• **Work to be completed**:
Copy exactly the stretch of data below from the line with "Указ о помиловании Марины Джанджгава" through the line with "Встреча с Уполномоченным по правам человека", including both of those lines.
___ Material for the task
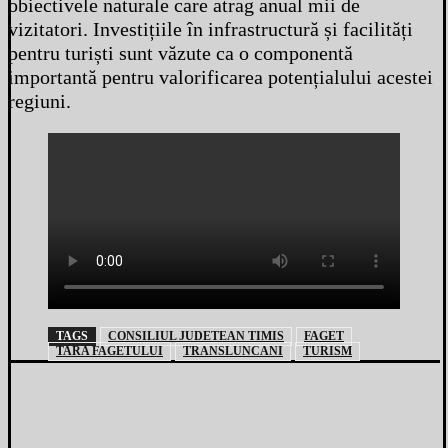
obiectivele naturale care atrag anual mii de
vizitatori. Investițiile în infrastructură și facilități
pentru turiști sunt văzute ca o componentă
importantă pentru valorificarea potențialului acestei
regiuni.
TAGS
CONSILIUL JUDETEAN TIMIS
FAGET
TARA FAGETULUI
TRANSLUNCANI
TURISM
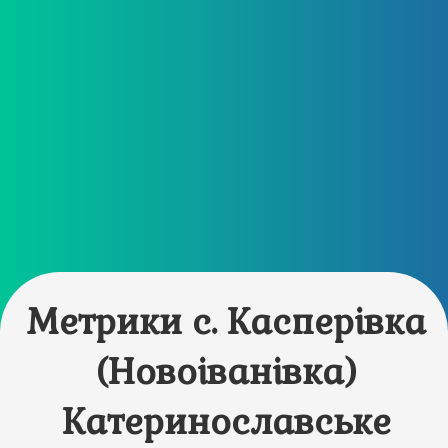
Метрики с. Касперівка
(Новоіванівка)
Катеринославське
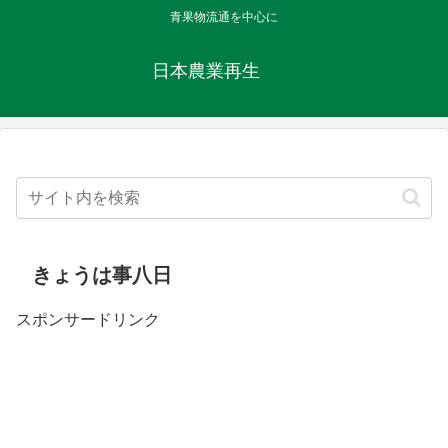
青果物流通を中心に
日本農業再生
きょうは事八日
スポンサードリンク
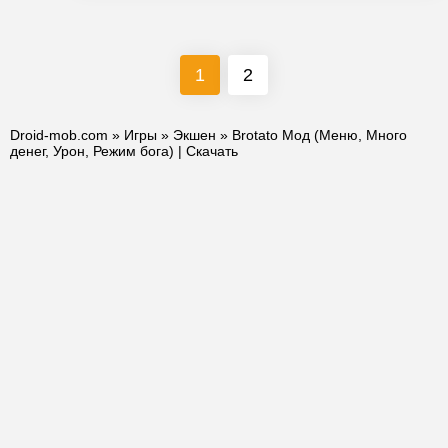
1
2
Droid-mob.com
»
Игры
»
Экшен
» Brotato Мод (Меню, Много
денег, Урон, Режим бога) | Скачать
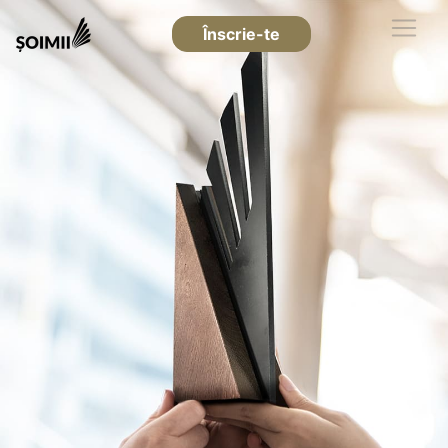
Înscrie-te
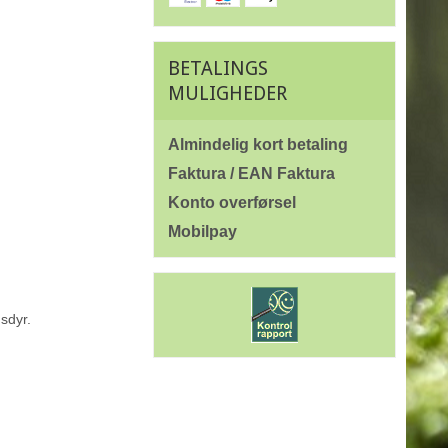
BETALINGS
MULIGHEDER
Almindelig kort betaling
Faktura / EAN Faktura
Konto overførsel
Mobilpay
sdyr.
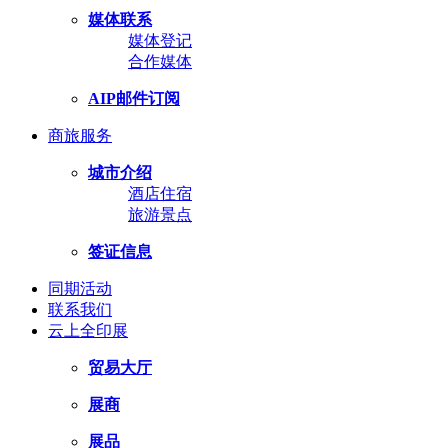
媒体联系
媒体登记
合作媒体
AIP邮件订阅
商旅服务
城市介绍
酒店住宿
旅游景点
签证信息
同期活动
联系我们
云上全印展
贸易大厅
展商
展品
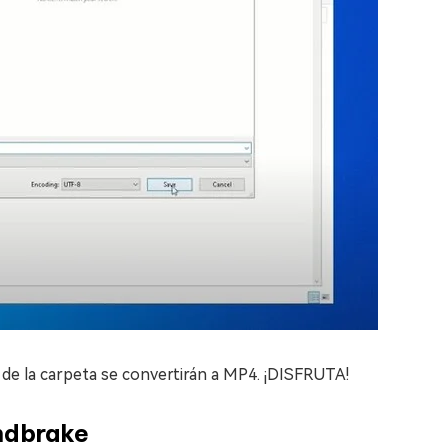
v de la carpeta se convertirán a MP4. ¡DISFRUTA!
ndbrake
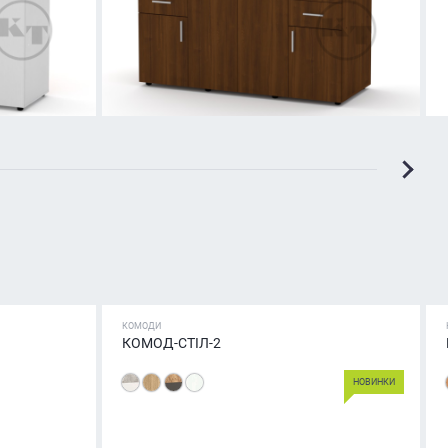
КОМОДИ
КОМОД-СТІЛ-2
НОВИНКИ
______
___ Material for the task
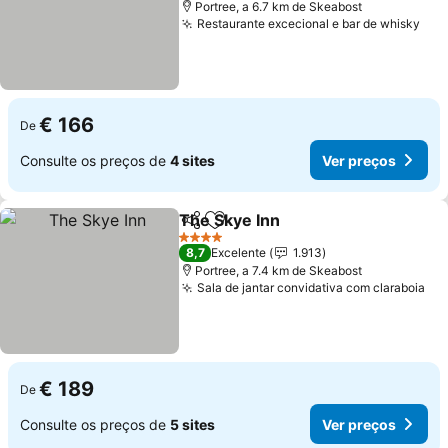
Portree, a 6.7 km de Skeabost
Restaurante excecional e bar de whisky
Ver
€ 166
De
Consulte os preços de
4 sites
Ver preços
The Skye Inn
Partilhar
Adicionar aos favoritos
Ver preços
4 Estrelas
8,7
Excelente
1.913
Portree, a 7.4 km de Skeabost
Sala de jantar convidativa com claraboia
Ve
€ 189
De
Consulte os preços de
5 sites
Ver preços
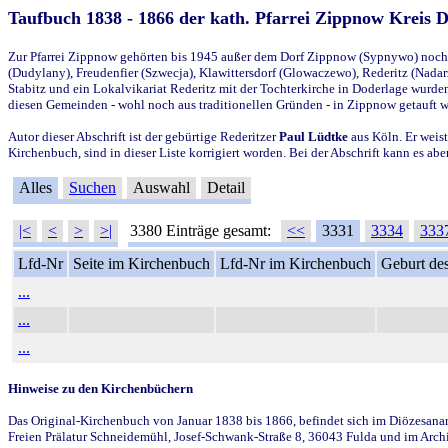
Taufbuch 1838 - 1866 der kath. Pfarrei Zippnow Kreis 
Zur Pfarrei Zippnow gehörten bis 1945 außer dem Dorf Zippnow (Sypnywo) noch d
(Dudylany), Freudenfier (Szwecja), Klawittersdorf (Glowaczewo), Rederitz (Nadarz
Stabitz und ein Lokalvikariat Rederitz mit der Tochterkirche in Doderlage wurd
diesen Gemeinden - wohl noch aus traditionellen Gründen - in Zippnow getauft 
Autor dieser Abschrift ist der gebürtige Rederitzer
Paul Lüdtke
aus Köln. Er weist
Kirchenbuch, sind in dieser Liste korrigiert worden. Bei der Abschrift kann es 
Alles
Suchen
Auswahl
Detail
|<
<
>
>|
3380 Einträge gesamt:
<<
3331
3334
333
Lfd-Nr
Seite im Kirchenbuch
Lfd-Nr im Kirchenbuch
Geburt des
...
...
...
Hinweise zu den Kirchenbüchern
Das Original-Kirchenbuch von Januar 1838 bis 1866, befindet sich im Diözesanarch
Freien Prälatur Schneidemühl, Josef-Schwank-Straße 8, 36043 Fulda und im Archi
______
___ Material for the task
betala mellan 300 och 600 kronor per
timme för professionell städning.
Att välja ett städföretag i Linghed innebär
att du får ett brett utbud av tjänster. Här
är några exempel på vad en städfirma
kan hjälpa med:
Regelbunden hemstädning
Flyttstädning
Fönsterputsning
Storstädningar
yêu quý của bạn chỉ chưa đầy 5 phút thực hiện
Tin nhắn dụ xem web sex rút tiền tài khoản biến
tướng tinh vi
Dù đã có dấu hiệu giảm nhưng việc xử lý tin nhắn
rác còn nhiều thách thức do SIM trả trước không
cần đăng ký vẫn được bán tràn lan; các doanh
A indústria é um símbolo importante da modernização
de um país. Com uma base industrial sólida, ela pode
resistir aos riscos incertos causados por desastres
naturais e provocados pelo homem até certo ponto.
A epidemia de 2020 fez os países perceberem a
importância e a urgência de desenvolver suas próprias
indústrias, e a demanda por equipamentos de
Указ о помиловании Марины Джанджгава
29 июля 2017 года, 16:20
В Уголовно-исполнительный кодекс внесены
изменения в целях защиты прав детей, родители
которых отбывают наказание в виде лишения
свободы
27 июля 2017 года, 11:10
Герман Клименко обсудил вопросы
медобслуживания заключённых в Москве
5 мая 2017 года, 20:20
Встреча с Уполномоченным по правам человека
______
• **Written response**:
Указ о помиловании Марины Джанджгава
29 июля 2017 года, 16:20
В Уголовно-исполнительный кодекс внесены
изменения в целях защиты прав детей, родители
которых отбывают наказание в виде лишения
свободы
27 июля 2017 года, 11:10
Герман Клименко обсудил вопросы
медобслуживания заключённых в Москве
5 мая 2017 года, 20:20
Встреча с Уполномоченным по правам человека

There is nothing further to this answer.